__Records for the task__:

BEGIN

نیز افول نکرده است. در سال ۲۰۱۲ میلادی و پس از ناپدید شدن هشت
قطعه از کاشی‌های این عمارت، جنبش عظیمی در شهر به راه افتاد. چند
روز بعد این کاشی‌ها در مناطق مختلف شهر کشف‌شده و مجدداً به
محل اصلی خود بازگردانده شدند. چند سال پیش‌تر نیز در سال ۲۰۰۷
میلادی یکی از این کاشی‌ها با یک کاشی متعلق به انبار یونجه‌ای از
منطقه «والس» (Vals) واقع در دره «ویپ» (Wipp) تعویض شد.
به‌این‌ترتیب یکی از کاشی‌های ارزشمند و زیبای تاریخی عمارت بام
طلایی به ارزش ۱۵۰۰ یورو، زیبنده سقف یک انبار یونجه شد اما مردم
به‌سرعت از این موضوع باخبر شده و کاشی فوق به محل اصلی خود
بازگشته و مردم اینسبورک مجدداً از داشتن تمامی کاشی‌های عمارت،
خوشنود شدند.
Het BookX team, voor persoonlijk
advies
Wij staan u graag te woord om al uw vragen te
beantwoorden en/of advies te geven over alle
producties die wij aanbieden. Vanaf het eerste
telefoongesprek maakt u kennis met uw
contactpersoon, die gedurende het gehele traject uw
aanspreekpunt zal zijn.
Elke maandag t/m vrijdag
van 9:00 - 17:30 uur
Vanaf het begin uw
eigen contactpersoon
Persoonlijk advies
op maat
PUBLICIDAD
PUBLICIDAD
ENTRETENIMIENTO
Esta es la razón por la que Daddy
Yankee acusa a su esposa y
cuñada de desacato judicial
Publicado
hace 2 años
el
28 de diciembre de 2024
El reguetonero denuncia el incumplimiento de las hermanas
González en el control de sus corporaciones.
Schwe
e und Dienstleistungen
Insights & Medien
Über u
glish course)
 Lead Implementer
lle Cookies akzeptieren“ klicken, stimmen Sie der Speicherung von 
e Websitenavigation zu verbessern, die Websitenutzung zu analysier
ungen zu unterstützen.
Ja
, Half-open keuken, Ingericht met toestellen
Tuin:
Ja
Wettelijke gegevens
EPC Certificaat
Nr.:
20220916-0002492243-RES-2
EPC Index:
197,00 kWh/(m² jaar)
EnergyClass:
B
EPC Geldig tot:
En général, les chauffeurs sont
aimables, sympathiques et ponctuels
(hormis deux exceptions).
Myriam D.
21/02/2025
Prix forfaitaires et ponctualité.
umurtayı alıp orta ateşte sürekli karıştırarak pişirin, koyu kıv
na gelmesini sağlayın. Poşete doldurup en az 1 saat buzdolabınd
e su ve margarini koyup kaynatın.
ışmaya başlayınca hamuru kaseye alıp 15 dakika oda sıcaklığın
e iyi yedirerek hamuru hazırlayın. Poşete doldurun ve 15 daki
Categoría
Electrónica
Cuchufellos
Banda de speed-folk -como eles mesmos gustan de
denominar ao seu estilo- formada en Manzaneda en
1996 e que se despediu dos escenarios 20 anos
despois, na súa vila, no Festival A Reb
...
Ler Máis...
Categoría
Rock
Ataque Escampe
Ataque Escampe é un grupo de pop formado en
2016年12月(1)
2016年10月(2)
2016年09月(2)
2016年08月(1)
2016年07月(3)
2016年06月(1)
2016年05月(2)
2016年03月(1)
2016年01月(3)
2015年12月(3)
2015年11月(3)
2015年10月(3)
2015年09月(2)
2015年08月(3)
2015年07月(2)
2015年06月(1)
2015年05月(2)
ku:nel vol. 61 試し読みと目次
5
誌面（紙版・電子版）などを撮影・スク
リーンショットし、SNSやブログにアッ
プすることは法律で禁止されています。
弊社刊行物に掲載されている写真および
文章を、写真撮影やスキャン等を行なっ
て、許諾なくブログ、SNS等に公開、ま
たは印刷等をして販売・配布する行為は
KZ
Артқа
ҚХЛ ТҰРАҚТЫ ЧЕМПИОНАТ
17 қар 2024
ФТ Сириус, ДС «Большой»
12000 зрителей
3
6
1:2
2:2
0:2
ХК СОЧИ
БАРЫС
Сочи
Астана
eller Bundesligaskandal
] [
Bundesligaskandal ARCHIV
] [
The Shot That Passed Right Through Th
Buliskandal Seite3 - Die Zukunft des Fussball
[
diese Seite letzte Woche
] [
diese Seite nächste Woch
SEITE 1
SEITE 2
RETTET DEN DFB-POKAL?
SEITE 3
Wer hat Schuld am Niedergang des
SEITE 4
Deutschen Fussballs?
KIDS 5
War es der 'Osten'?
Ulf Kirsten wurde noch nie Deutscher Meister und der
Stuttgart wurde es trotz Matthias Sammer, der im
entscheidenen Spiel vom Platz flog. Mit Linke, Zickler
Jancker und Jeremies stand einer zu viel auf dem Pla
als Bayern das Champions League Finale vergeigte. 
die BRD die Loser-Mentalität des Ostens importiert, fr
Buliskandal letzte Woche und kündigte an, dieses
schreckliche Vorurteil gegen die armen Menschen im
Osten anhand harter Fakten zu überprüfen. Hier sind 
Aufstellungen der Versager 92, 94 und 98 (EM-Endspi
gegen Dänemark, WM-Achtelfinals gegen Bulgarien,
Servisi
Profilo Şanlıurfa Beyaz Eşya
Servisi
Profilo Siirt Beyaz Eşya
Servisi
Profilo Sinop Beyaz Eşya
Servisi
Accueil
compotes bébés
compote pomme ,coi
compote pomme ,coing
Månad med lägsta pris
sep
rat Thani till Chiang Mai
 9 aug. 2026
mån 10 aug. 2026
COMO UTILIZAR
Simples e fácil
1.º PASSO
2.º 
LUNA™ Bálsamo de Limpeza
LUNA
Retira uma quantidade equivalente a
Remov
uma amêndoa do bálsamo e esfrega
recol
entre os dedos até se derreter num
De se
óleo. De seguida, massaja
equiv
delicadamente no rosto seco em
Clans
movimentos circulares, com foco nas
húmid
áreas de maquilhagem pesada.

END

Reproduce the records exactly as they appear.

__Result for this task__:
نیز افول نکرده است. در سال ۲۰۱۲ میلادی و پس از ناپدید شدن هشت
قطعه از کاشی‌های این عمارت، جنبش عظیمی در شهر به راه افتاد. چند
روز بعد این کاشی‌ها در مناطق مختلف شهر کشف‌شده و مجدداً به
محل اصلی خود بازگردانده شدند. چند سال پیش‌تر نیز در سال ۲۰۰۷
میلادی یکی از این کاشی‌ها با یک کاشی متعلق به انبار یونجه‌ای از
منطقه «والس» (Vals) واقع در دره «ویپ» (Wipp) تعویض شد.
به‌این‌ترتیب یکی از کاشی‌های ارزشمند و زیبای تاریخی عمارت بام
طلایی به ارزش ۱۵۰۰ یورو، زیبنده سقف یک انبار یونجه شد اما مردم
به‌سرعت از این موضوع باخبر شده و کاشی فوق به محل اصلی خود
بازگشته و مردم اینسبورک مجدداً از داشتن تمامی کاشی‌های عمارت،
خوشنود شدند.
Het BookX team, voor persoonlijk
advies
Wij staan u graag te woord om al uw vragen te
beantwoorden en/of advies te geven over alle
producties die wij aanbieden. Vanaf het eerste
telefoongesprek maakt u kennis met uw
contactpersoon, die gedurende het gehele traject uw
aanspreekpunt zal zijn.
Elke maandag t/m vrijdag
van 9:00 - 17:30 uur
Vanaf het begin uw
eigen contactpersoon
Persoonlijk advies
op maat
PUBLICIDAD
PUBLICIDAD
ENTRETENIMIENTO
Esta es la razón por la que Daddy
Yankee acusa a su esposa y
cuñada de desacato judicial
Publicado
hace 2 años
el
28 de diciembre de 2024
El reguetonero denuncia el incumplimiento de las hermanas
González en el control de sus corporaciones.
Schwe
e und Dienstleistungen
Insights & Medien
Über u
glish course)
 Lead Implementer
lle Cookies akzeptieren“ klicken, stimmen Sie der Speicherung von 
e Websitenavigation zu verbessern, die Websitenutzung zu analysier
ungen zu unterstützen.
Ja
, Half-open keuken, Ingericht met toestellen
Tuin:
Ja
Wettelijke gegevens
EPC Certificaat
Nr.:
20220916-0002492243-RES-2
EPC Index:
197,00 kWh/(m² jaar)
EnergyClass:
B
EPC Geldig tot:
En général, les chauffeurs sont
aimables, sympathiques et ponctuels
(hormis deux exceptions).
Myriam D.
21/02/2025
Prix forfaitaires et ponctualité.
umurtayı alıp orta ateşte sürekli karıştırarak pişirin, koyu kıv
na gelmesini sağlayın. Poşete doldurup en az 1 saat buzdolabınd
e su ve margarini koyup kaynatın.
ışmaya başlayınca hamuru kaseye alıp 15 dakika oda sıcaklığın
e iyi yedirerek hamuru hazırlayın. Poşete doldurun ve 15 daki
Categoría
Electrónica
Cuchufellos
Banda de speed-folk -como eles mesmos gustan de
denominar ao seu estilo- formada en Manzaneda en
1996 e que se despediu dos escenarios 20 anos
despois, na súa vila, no Festival A Reb
...
Ler Máis...
Categoría
Rock
Ataque Escampe
Ataque Escampe é un grupo de pop formado en
2016年12月(1)
2016年10月(2)
2016年09月(2)
2016年08月(1)
2016年07月(3)
2016年06月(1)
2016年05月(2)
2016年03月(1)
2016年01月(3)
2015年12月(3)
2015年11月(3)
2015年10月(3)
2015年09月(2)
2015年08月(3)
2015年07月(2)
2015年06月(1)
2015年05月(2)
ku:nel vol. 61 試し読みと目次
5
誌面（紙版・電子版）などを撮影・スク
リーンショットし、SNSやブログにアッ
プすることは法律で禁止されています。
弊社刊行物に掲載されている写真および
文章を、写真撮影やスキャン等を行なっ
て、許諾なくブログ、SNS等に公開、ま
たは印刷等をして販売・配布する行為は
KZ
Артқа
ҚХЛ ТҰРАҚТЫ ЧЕМПИОНАТ
17 қар 2024
ФТ Сириус, ДС «Большой»
12000 зрителей
3
6
1:2
2:2
0:2
ХК СОЧИ
БАРЫС
Сочи
Астана
eller Bundesligaskandal
] [
Bundesligaskandal ARCHIV
] [
The Shot That Passed Right Through Th
Buliskandal Seite3 - Die Zukunft des Fussball
[
diese Seite letzte Woche
] [
diese Seite nächste Woch
SEITE 1
SEITE 2
RETTET DEN DFB-POKAL?
SEITE 3
Wer hat Schuld am Niedergang des
SEITE 4
Deutschen Fussballs?
KIDS 5
War es der 'Osten'?
Ulf Kirsten wurde noch nie Deutscher Meister und der
Stuttgart wurde es trotz Matthias Sammer, der im
entscheidenen Spiel vom Platz flog. Mit Linke, Zickler
Jancker und Jeremies stand einer zu viel auf dem Pla
als Bayern das Champions League Finale vergeigte. 
die BRD die Loser-Mentalität des Ostens importiert, fr
Buliskandal letzte Woche und kündigte an, dieses
schreckliche Vorurteil gegen die armen Menschen im
Osten anhand harter Fakten zu überprüfen. Hier sind 
Aufstellungen der Versager 92, 94 und 98 (EM-Endspi
gegen Dänemark, WM-Achtelfinals gegen Bulgarien,
Servisi
Profilo Şanlıurfa Beyaz Eşya
Servisi
Profilo Siirt Beyaz Eşya
Servisi
Profilo Sinop Beyaz Eşya
Servisi
Accueil
compotes bébés
compote pomme ,coi
compote pomme ,coing
Månad med lägsta pris
sep
rat Thani till Chiang Mai
 9 aug. 2026
mån 10 aug. 2026
COMO UTILIZAR
Simples e fácil
1.º PASSO
2.º 
LUNA™ Bálsamo de Limpeza
LUNA
Retira uma quantidade equivalente a
Remov
uma amêndoa do bálsamo e esfrega
recol
entre os dedos até se derreter num
De se
óleo. De seguida, massaja
equiv
delicadamente no rosto seco em
Clans
movimentos circulares, com foco nas
húmid
áreas de maquilhagem pesada.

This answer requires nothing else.